Content starts

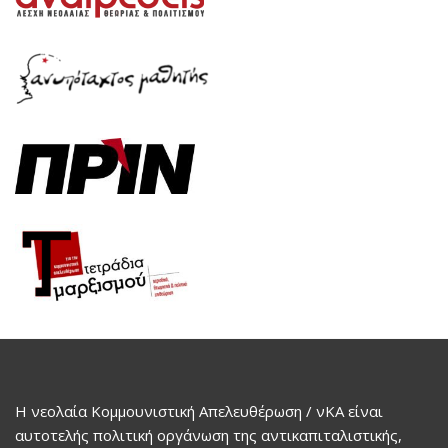
Η νεολαία Κομμουνιστική Απελευθέρωση / νΚΑ είναι
αυτοτελής πολιτική οργάνωση της αντικαπιταλιστικής,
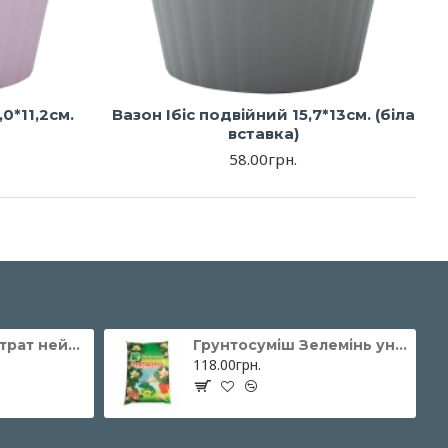
,0*11,2см.
Вазон Ібіс подвійний 15,7*13см. (біла
вставка)
58.00грн.
Торф'яний Субстрат нейтральний 250л, Peatfield (Пітфілд)
Грунтосуміш Зелемінь універсальна 50л
118.00грн.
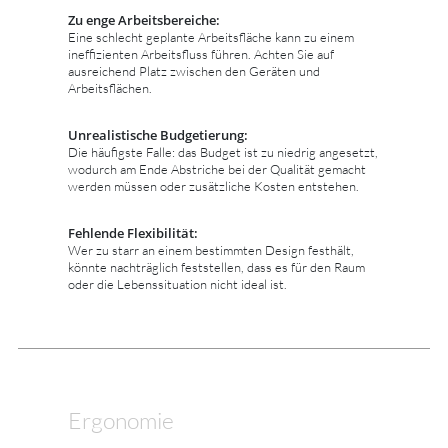
Zu enge Arbeitsbereiche:
Eine schlecht geplante Arbeitsfläche kann zu einem
ineffizienten Arbeitsfluss führen. Achten Sie auf
ausreichend Platz zwischen den Geräten und
Arbeitsflächen.
Unrealistische Budgetierung:
Die häufigste Falle: das Budget ist zu niedrig angesetzt,
wodurch am Ende Abstriche bei der Qualität gemacht
werden müssen oder zusätzliche Kosten entstehen.
Fehlende Flexibilität:
Wer zu starr an einem bestimmten Design festhält,
könnte nachträglich feststellen, dass es für den Raum
oder die Lebenssituation nicht ideal ist.
Ergonomie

Content ends

_EXERCISE AIM_: Copy out, exactly as written, the line that contains "Die häufigste Falle: das" along with every line that comes after it in the material above, and nothing else.

_RESULT FOR THIS TASK_:
Die häufigste Falle: das Budget ist zu niedrig angesetzt,
wodurch am Ende Abstriche bei der Qualität gemacht
werden müssen oder zusätzliche Kosten entstehen.
Fehlende Flexibilität:
Wer zu starr an einem bestimmten Design festhält,
könnte nachträglich feststellen, dass es für den Raum
oder die Lebenssituation nicht ideal ist.
Ergonomie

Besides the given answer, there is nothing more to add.